Janice Weber’s New York recital debut, performed under the pseudonym Lily von Ballmoos, was an early indication of the eclecticism and fluency for which she has become known.
A summa cum laude graduate of the Eastman School of Music, Miss Weber has performed at the White House, Carnegie Hall, Wigmore Hall, National Gallery of Art, and Boston’s Symphony Hall. She has appeared with the Boston Pops, Chautauqua Symphony, New Jersey Symphony, Hilton Head Orchestra, Sarajevo Philharmonic, and Syracuse Symphony in concertos of Hanson, Sowerby, Stenhammar, Bernstein, and Leroy Anderson as well as the standard repertoire. She has performed at the Bard, Newport, La Gesse, Husum, and Monadnock summer festivals and has returned frequently to China for concerts and master classes under the auspices of the American Liszt Society.
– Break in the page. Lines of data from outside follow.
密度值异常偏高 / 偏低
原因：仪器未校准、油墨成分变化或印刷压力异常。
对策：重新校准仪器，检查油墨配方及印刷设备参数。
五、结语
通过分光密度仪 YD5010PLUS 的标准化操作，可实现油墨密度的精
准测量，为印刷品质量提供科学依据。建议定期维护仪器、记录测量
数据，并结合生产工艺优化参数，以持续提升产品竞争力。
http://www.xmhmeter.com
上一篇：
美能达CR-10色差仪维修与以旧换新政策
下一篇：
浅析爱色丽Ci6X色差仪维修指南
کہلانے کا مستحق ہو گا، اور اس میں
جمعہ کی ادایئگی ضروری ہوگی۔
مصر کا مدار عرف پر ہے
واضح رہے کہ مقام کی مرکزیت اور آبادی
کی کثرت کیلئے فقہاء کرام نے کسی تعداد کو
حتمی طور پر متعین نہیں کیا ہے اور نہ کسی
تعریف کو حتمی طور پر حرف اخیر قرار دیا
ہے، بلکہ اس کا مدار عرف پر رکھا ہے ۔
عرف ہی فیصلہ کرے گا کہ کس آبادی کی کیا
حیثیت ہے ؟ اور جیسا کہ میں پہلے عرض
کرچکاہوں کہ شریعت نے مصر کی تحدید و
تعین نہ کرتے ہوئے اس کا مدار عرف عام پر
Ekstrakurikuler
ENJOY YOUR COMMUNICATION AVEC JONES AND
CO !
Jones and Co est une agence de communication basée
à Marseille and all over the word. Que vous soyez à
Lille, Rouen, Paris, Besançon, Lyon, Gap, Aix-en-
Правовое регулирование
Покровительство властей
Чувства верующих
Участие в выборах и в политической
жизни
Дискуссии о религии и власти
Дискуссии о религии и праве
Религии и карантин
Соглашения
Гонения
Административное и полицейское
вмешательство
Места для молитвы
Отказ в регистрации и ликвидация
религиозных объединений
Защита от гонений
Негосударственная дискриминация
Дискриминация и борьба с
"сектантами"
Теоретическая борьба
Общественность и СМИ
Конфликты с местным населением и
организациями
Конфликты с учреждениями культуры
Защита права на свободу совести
Her interest in the uncommon avenues of the piano literature led to a world premiere recording of Liszt’s 1838 Transcendental Etudes. Time Magazine noted, “Liszt later simplified these pieces into the still ferociously difficult Transcendental Etudes (1852 version) for fear that no one else could play them. There may now be several fire-eating piano virtuosos who can execute the original notes, but few can liberate the prophetic music they contain as masterfully as Janice Weber does here.”
Her recordings include Rachmaninoff’s complete transcriptions; with the Lydian Quartet, Leo Ornstein’s vast Piano Quintet; flute and piano works of Sigfrid Karg-Elert; and waltz transcriptions of Godowsky, Rosenthal, and Friedman. Miss Weber recorded Liszt’s last Hungarian Rhapsody, one of only two living pianists to be included in a compendium of historic performances by nineteen legendary artists. This disc subsequently won the International Liszt Prize. Her Naxos recording of Leo Ornstein’s radical works introduced the charismatic composer to a worldwide audience. She is heard in Messiaen’s Quartet for the End of Time on Ongaku Records. Her Cascade of Roses recording for Sono Luminus, featuring works of twenty-one composers from Adolf Jensen to Billy Mayerl, was followed by Seascapes, a compendium of fourteen diverse works on sea themes.
She was a member of the piano faculty at Boston Conservatory for twenty-seven years and has taught at MIT and New England Conservatory. Miss Weber produced three sets of tones for Ivory, the worldwide bestselling virtual piano software.
A Steinway artist, she is Artistic Director of South Coast Chamber Music, an integral part of the New Bedford Symphony Orchestra. Double Digits, her duo-piano collaboration with Alex Poliykov, is a staple of the Boston keyboard scene.